Item 2.  Check the box marked "YES" and enter the number and title of this
program announcement.

Item 4.  If human subjects are involved in the research, follow the instructions
for completing Item 4 on the Face Page of Form PHS 398, certifying that an
Institutional Review Board (IRB) approved by the NIH Office for Protection from
Research Risks (OPRR), has reviewed and approved the protocols involving human
subjects.  If the protocols are ongoing and have already received prior IRB
review and approval within one year of the submission date of this application,
then additional IRB review is not necessary.  However, this fact must be noted
in Item 4 on the Face Page, and, if space is insufficient, the date(s) of prior
IRB review and approval of each protocol involving human subjects should be
listed in the "Research Plans."

Item 5.  If live vertebrate animals are involved in the research, follow the
instructions for completing Item 5 on the Face Page of Form PHS 398, verifying
that an Institutional Animal Care and Use Committee (IACUC) approved by OPRR has
reviewed and approved the protocols involving animals.  If the protocols are
ongoing and  have already received prior IACUC review and approval within three
years of the submission date of this application, then additional IACUC review
is not necessary.  However, this fact must be noted in Item 5 on the Face Page
and, if space is insufficient, the date(s) of prior IACUC review and approval of
each protocol involving animals should be listed in the "Research Plan."

Item 6.  The dates should be 04/01/99 through 03/31/00.

Item 8A+B.  Use these blocks to give the total amount requested from NCRR for
this instrument or system.

Item 11.  Insert the appropriate code identification.

2. Form page 2.  Complete the abstract as directed.  Under "Key Personnel," give
data on the Principal Investigator and the major user group as required.

3. Form page 4.  Describe the instrument requested including manufacturer and
model number.  The model chosen should be justified by comparing its performance
with other available instruments.  Provide a detailed budget breakdown of the
main equipment and accessories requested including tax and import duties, if
applicable.  An itemized quote from a vendor should be included.  If a project
involves a potential biohazard, funds for accessory containment equipment for the
instrument or instrument system may be included in the requested budget.

4. Form page 5.  Budget Estimates for All Years.  Not applicable; do not
complete.

5. Form page 6 - Biographical Sketch.  In addition to the personnel listed on
page 2, include a biographical sketch of the person(s) who will be in charge of
maintenance and operation of the instrument and a brief statement of the
qualifications of the individual(s).  Biographical sketches should not exceed 2
pages for each individual.

6. Form page 7 - Other Support.  Provide the requested information for each major
user and for each application for the same instrumentation sent to NSF or another
organization or agency.

7. Form page 8 - Resources.  Not applicable; do not complete.

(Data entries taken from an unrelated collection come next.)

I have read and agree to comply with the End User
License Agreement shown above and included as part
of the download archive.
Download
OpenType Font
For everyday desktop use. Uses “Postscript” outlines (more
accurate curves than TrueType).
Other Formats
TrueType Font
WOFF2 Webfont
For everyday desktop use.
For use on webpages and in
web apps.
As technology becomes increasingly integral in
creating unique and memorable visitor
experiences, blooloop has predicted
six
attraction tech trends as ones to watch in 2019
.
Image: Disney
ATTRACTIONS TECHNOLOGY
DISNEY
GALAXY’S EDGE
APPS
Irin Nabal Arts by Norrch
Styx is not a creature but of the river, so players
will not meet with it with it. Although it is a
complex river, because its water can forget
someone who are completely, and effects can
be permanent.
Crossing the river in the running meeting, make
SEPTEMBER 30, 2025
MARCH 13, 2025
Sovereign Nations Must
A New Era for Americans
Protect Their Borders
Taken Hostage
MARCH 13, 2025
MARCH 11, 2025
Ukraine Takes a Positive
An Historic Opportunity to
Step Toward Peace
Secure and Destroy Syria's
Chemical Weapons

8. Research Plan section of the application.  (If this is a revised application,
note the special instructions on page 15 in the PHS 398 kit regarding completion
of this section of the application.)

Provide information relative to the points identified under criteria for review
including:

a.  Inventory similar instruments existing at the applicant institution,
neighboring research institutions, or otherwise accessible; describe why they are
unavailable or inappropriate for the proposed research and provide a clear
justification why new or updated equipment is needed, including accessories. 
Include specific documentation on the current usage of existing instruments and
a realistic estimate of the projected usage for the requested instrument.

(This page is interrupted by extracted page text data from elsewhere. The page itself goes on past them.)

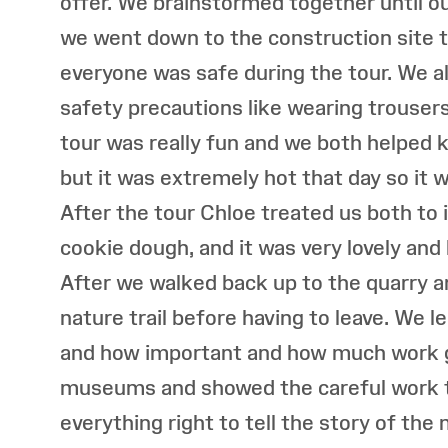
offer. We brainstormed together until ou
we went down to the construction site t
everyone was safe during the tour. We a
safety precautions like wearing trouser
tour was really fun and we both helped
but it was extremely hot that day so it w
After the tour Chloe treated us both to
cookie dough, and it was very lovely and
After we walked back up to the quarry a
nature trail before having to leave. We l
and how important and how much work g
museums and showed the careful work t
everything right to tell the story of th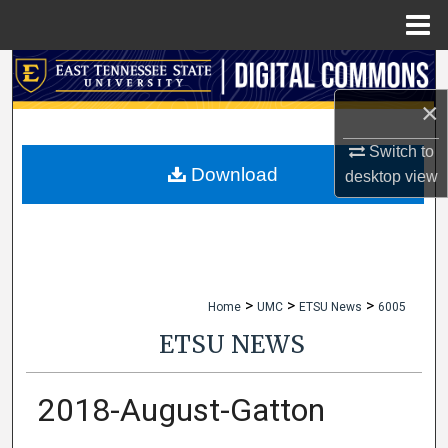
Menu
Home
Search
×
Browse Collections
Switch to
My Account
Download
desktop
view
About
Digital Commons Network™
>
>
>
Home
UMC
ETSU News
6005
ETSU NEWS
2018-August-Gatton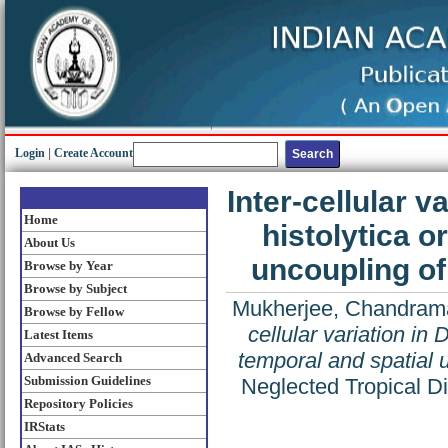
Login
|
Create Account
Inter-cellular 
Home
histolytica o
About Us
uncoupling of
Browse by Year
Browse by Subject
Mukherjee, Chandram
Browse by Fellow
cellular variation in
Latest Items
temporal and spatial 
Advanced Search
Submission Guidelines
Neglected Tropical D
Repository Policies
IRStats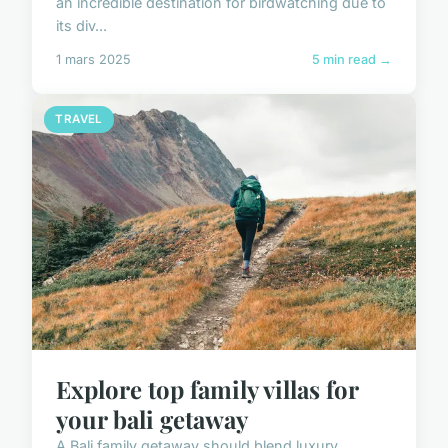
an incredible destination for birdwatching due to
its div...
1 mars 2025
5 min read →
TRAVEL
Explore top family villas for
your bali getaway
A Bali family getaway should blend luxury,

b.  Since the projects of the major users have been previously peer reviewed, the
project descriptions should be brief and focused on a clear explanation of how
the requested instrument would be utilized to enhance the progress of the ongoing
funded research.  Descriptions should not exceed two pages per user.  Sufficient
technical detail (preliminary data and/or supplemental information) should be
included to evaluate whether the instrument is appropriate, would be effectively
employed, and would provide advantages over other methods.  The needs of the
research projects should be clearly tied to the requested instrument and should
indicate the benefit of the instrument to the research objectives of each major
user.  Use a table to list the names of the users, brief titles of the projects,
the NIH grant numbers and the estimated percentage of use.  List the page number
of this table under "Table of Contents" (Form page 3) after "Resources".  Make
a separate table to indicate the major users' needs for requested accessories. 
If possible, each user should highlight those publications that demonstrate the
user's expertise in using the requested instrumentation.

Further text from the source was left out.